■ **Instructions for the task**
Below are some entries. Transcribe the lines from the one holding "palate-cleansing sewing. There’s" to the one holding "connections are not", inclusive, but not the pictures among them.

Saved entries
=======

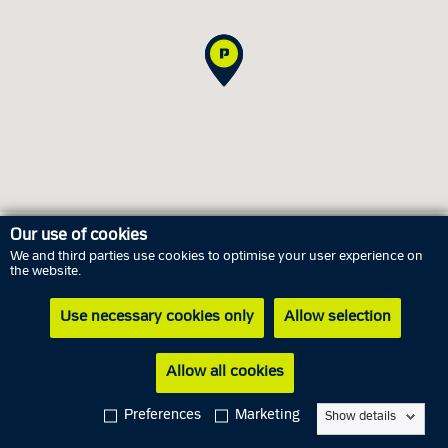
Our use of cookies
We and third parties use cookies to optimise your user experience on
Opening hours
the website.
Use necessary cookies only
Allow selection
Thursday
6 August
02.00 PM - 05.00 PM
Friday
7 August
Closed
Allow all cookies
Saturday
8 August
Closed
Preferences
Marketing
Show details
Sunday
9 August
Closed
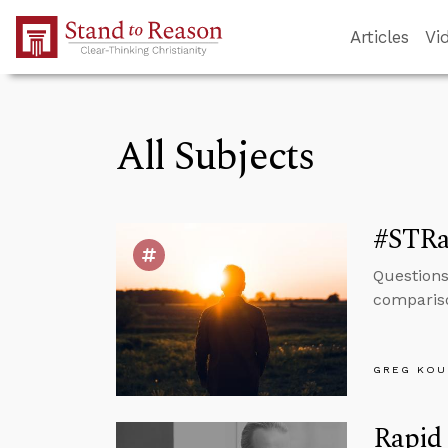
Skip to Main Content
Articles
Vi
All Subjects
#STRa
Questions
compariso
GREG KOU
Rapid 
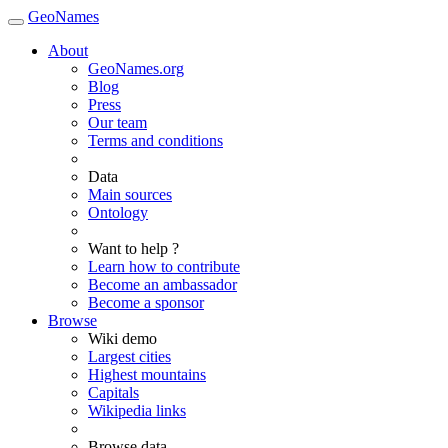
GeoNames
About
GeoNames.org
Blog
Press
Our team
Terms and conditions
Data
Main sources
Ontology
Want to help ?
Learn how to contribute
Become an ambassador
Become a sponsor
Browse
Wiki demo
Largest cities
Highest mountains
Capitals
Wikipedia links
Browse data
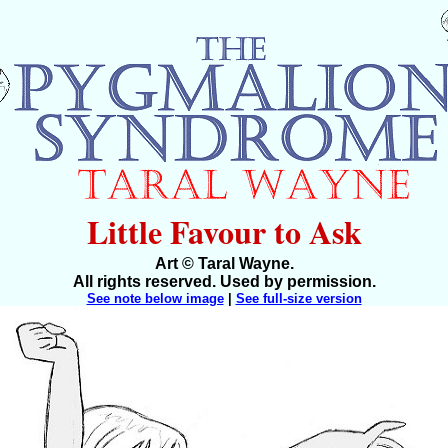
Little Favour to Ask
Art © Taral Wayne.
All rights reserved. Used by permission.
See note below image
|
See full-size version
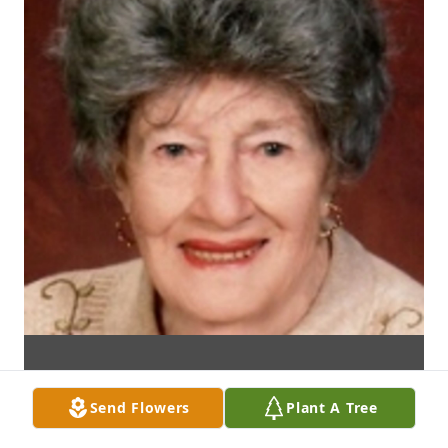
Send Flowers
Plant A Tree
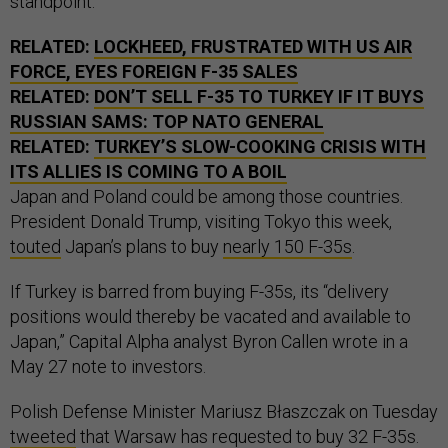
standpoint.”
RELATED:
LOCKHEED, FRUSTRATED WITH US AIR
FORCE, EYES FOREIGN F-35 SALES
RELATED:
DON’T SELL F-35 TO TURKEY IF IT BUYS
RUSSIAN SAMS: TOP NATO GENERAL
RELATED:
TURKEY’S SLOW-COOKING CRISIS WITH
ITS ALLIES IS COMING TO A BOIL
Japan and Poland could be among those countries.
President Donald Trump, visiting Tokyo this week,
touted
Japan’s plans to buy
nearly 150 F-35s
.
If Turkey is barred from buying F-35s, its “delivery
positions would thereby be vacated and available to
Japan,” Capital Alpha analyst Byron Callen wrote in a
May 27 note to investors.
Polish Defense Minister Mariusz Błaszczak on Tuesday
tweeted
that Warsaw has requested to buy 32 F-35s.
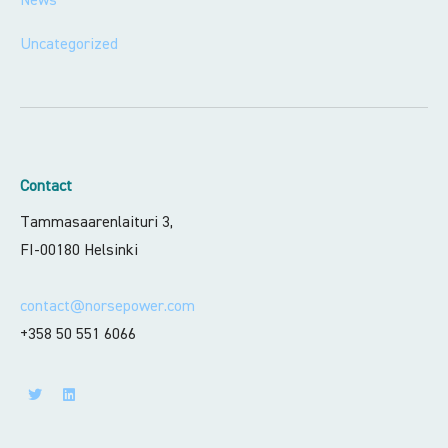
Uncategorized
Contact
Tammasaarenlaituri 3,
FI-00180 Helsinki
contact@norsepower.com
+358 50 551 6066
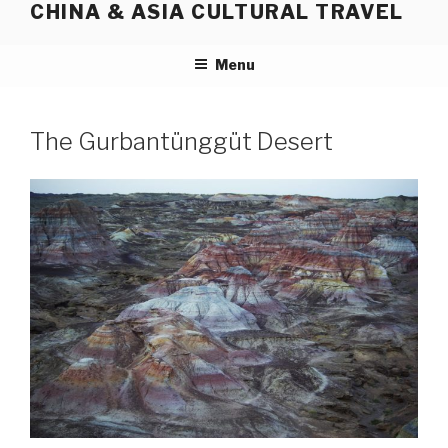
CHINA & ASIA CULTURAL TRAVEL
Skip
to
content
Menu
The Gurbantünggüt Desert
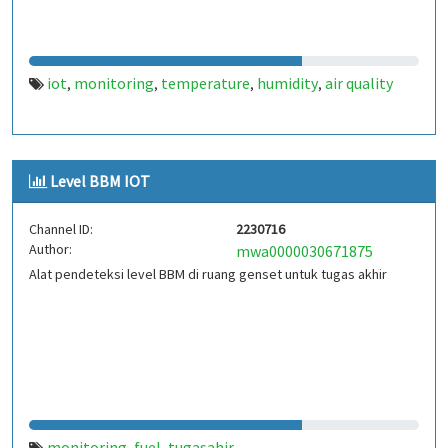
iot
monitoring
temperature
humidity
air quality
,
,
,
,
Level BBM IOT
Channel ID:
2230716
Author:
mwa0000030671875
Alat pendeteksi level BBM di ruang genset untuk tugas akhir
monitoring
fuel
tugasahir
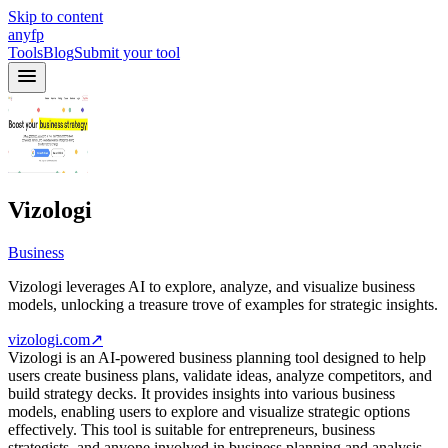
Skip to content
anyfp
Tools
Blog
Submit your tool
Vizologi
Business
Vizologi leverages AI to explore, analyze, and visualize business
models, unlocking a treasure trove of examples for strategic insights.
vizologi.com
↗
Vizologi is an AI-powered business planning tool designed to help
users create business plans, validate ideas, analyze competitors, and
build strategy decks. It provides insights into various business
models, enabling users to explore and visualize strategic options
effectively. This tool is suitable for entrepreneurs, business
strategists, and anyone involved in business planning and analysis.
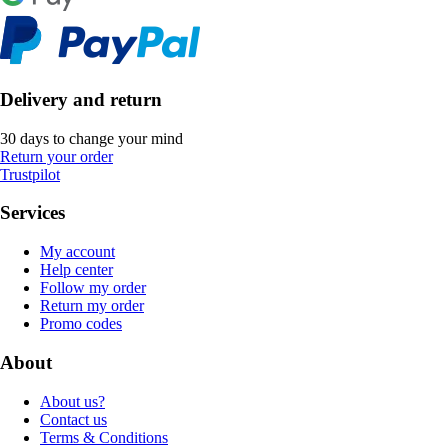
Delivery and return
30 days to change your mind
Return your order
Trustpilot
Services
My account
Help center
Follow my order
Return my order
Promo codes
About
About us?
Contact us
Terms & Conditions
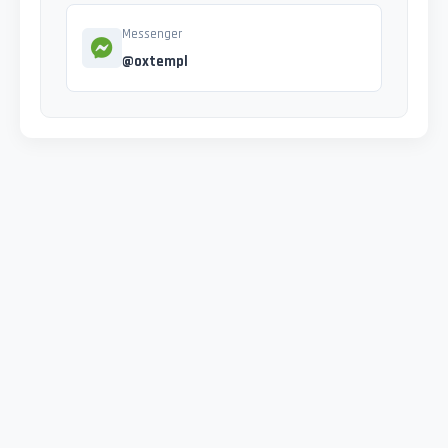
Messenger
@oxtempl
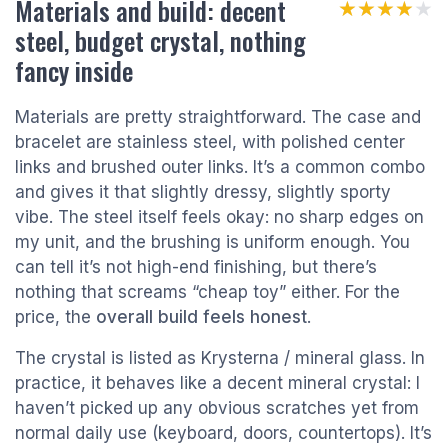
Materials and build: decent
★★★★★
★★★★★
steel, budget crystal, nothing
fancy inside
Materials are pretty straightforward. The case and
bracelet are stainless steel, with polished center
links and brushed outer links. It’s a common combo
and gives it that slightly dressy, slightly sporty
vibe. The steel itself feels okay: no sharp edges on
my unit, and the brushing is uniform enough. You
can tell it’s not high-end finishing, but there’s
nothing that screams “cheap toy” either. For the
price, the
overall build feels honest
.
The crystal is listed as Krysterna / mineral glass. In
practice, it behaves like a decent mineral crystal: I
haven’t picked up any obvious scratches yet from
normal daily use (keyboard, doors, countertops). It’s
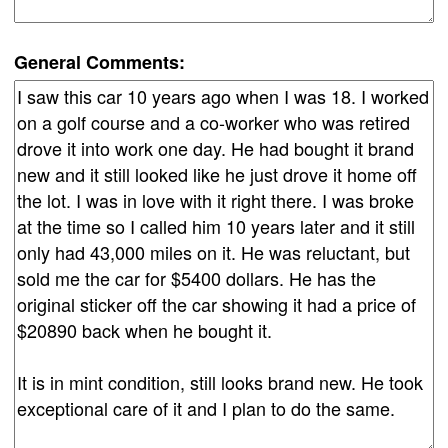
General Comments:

=======

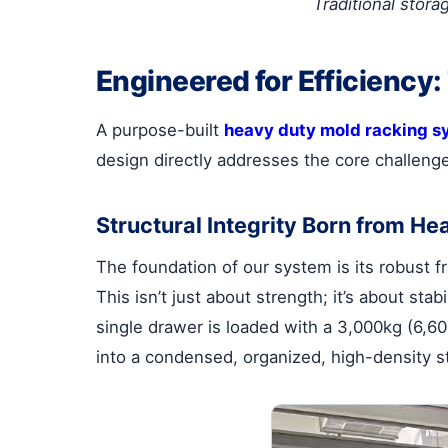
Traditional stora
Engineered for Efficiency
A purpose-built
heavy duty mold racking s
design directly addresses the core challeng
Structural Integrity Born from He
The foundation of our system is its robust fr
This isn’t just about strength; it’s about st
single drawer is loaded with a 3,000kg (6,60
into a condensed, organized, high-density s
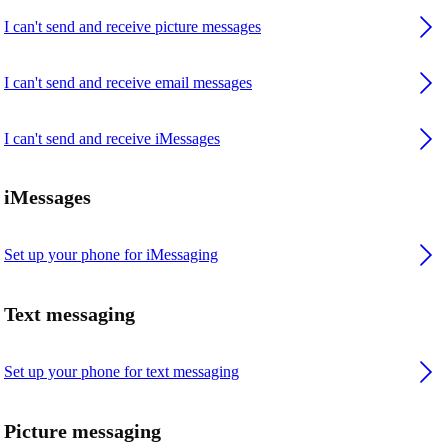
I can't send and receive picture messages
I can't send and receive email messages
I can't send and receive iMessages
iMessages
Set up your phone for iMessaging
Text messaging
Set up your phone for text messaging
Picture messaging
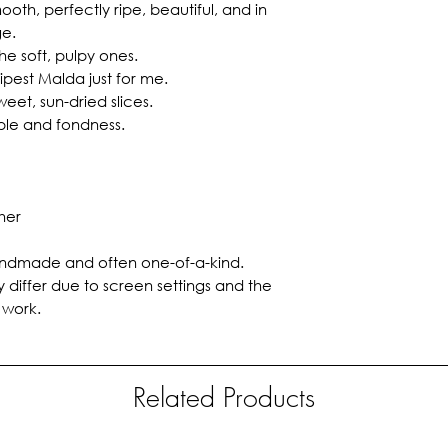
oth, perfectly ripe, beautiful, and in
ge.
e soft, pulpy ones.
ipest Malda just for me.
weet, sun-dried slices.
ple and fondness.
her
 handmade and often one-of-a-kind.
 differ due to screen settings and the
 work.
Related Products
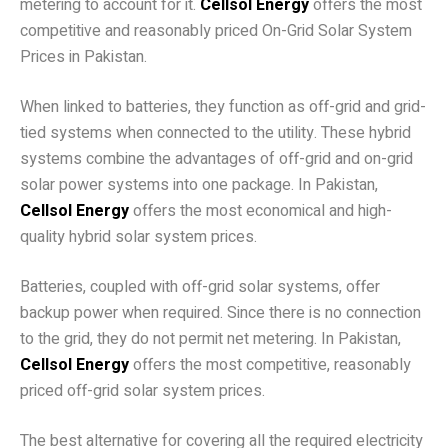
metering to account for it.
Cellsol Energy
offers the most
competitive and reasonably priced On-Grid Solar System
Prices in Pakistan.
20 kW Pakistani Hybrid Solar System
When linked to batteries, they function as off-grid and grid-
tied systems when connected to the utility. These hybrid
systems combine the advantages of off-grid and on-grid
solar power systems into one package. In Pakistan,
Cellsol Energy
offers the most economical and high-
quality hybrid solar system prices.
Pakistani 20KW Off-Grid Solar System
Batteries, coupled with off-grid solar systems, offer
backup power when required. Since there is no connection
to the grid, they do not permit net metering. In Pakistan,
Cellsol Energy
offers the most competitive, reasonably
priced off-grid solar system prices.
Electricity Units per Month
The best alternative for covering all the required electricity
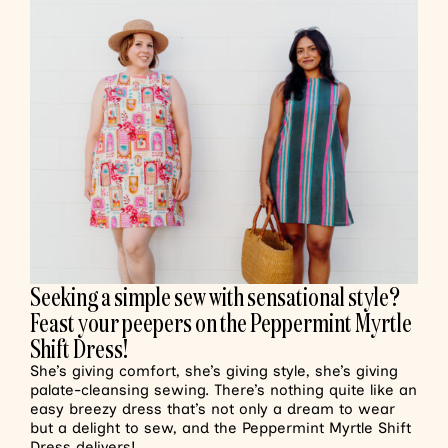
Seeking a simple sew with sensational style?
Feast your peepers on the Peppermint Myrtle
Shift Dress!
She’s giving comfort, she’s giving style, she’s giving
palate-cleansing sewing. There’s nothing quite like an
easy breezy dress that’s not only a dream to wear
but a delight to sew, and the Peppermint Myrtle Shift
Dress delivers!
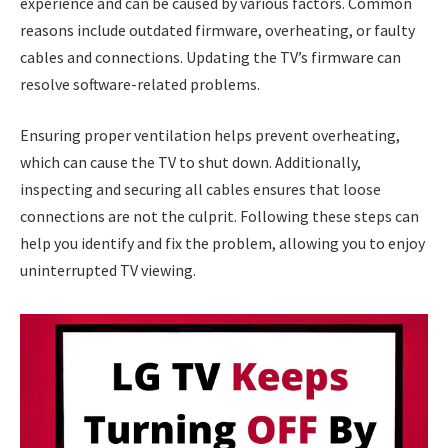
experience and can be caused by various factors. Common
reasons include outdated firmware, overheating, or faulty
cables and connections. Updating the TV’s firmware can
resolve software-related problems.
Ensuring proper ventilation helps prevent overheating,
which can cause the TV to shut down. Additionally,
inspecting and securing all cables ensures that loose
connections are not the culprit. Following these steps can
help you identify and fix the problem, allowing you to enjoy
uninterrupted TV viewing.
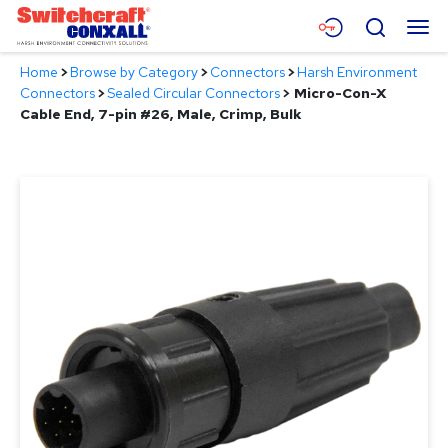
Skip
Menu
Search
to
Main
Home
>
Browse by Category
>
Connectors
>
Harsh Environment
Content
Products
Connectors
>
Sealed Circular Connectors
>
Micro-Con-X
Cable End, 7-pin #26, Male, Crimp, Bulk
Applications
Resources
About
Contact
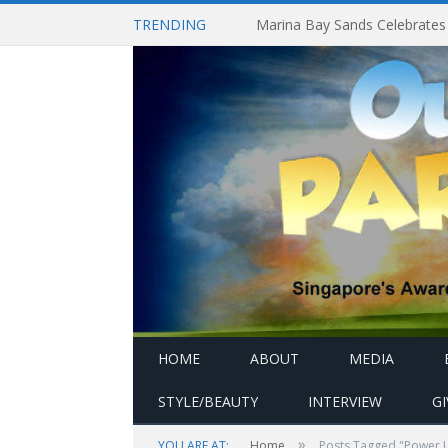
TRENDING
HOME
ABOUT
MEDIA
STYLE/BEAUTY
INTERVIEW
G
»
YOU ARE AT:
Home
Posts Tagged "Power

=======

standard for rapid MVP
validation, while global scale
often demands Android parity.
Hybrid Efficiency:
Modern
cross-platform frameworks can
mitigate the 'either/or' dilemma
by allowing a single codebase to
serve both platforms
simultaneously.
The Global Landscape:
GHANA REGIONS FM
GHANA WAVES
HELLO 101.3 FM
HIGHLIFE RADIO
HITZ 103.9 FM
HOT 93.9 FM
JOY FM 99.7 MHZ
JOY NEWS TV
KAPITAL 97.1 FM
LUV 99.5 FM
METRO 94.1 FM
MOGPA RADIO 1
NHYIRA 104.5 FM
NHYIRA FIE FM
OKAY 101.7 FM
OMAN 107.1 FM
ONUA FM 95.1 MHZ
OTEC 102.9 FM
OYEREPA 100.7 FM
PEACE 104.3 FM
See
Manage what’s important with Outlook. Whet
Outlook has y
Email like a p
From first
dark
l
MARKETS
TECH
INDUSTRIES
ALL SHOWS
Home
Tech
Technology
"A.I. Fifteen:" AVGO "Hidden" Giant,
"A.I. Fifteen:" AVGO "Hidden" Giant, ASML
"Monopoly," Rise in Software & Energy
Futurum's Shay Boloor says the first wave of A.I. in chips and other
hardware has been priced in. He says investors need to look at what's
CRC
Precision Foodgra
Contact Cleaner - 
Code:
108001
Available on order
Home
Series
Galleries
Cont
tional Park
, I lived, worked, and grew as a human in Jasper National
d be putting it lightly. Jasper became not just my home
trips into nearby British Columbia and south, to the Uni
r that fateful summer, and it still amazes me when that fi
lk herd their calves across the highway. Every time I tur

=======

■ **Answer space**
palate-cleansing sewing. There’s nothing quite like an
easy breezy dress that’s not only a dream to wear
but a delight to sew, and the Peppermint Myrtle Shift
Dress delivers!
experience and can be caused by various factors. Common
reasons include outdated firmware, overheating, or faulty
cables and connections. Updating the TV’s firmware can
resolve software-related problems.
Ensuring proper ventilation helps prevent overheating,
which can cause the TV to shut down. Additionally,
inspecting and securing all cables ensures that loose
connections are not the culprit. Following these steps can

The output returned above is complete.